Republicans have criticised the FBI for using material from the Steele dossier in applications to the Fisa court - describing its contents as entirely without foundation - while not telling the court that the Democratic National Committee and Hillary Clinton's presidential campaign had helped fund the research.

Democrats point out that the applications contain evidence against Mr Page that is not related to the Steele dossier, and that the FBI clearly told the court that the research sponsor wanted to discredit Mr Trump's presidential campaign.

The application said that based on the dossier author's previous reliable reporting history with the FBI, the agency believed the information to be credible.

What did Trump say?

The president took to Twitter to welcome the release of the documents and accuse the Department of Justice and the FBI of breaking the law to mislead the courts and spy on his campaign - to benefit his Democratic opponent in the election, Hillary Clinton.

The BBC is not responsible for the content of external sites.View original tweet on Twitter
The BBC is not responsible for the content of external sites.View original tweet on Twitter

The leader of the Democratic Party in the US House of Representatives, Nancy Pelosi, came to a different conclusion.

In a statement, she said: "Despite President Trump's repeated claims, these documents provide clear evidence of 'Russia's co-ordination with Carter Page', a high-ranking Trump campaign official, 'to undermine and improperly and illegally influence the 2016 US presidential election'."

She added: "The GOP [Republican Party] must cease their attacks on our law enforcement and intelligence communities, and finally decide where their loyalty lies."

How does this fit into the wider picture?

The documents' release comes nine days after 12 Russians were charged with hacking Democratic officials in the 2016 US elections.

The charges form part of special counsel Robert Mueller's investigation into US intelligence findings that Russians conspired to tilt the election in Mr Trump's favour, and whether any of his campaign aides colluded. Mr Trump has labelled the investigation a "witch hunt".

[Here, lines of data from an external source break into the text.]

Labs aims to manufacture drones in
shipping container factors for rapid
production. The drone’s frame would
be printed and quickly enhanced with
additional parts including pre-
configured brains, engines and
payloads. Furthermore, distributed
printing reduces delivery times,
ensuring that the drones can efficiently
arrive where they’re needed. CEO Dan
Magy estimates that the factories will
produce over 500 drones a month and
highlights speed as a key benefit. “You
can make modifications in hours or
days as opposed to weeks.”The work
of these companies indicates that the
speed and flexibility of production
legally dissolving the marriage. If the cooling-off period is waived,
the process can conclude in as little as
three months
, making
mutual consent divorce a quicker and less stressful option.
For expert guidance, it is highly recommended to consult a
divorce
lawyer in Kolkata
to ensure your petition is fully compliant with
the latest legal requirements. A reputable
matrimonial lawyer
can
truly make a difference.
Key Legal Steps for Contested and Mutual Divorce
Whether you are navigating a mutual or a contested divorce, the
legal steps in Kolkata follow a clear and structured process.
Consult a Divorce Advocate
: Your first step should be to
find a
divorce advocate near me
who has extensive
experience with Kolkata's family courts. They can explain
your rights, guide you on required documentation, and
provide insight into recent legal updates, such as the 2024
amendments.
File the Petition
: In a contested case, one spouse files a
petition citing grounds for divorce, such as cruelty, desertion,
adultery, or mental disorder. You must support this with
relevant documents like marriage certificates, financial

So far, the inquiry has indicted 32 people - mostly Russian nationals in absentia.

Media caption,

Trump on Putin: "As the leader of a country, you would have to hold him responsible, yes"

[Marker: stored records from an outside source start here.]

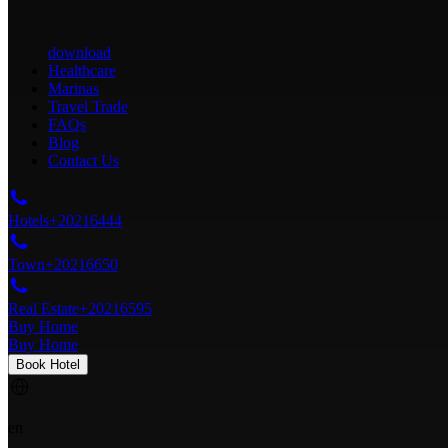
download
Healthcare
Marinas
Travel Trade
FAQs
Blog
Contact Us
Hotels
+20216444
Town
+20216650
Real Estate
+20216595
Buy Home
Buy Home
Book Hotel
en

Just days later, Mr Trump met his Russian counterpart, Vladimir Putin, at a summit in Helsinki and was asked by reporters whether he believed Russia had meddled in the 2016 election,

"President Putin says it's not Russia. I don't see any reason why it would be," he replied, appearing to back the Russians over his own agencies.

The next day, following widespread outrage, he read a pre-prepared statement, saying he actually meant "wouldn't".

On Thursday, the White House announced it had invited Mr Putin to Washington in October.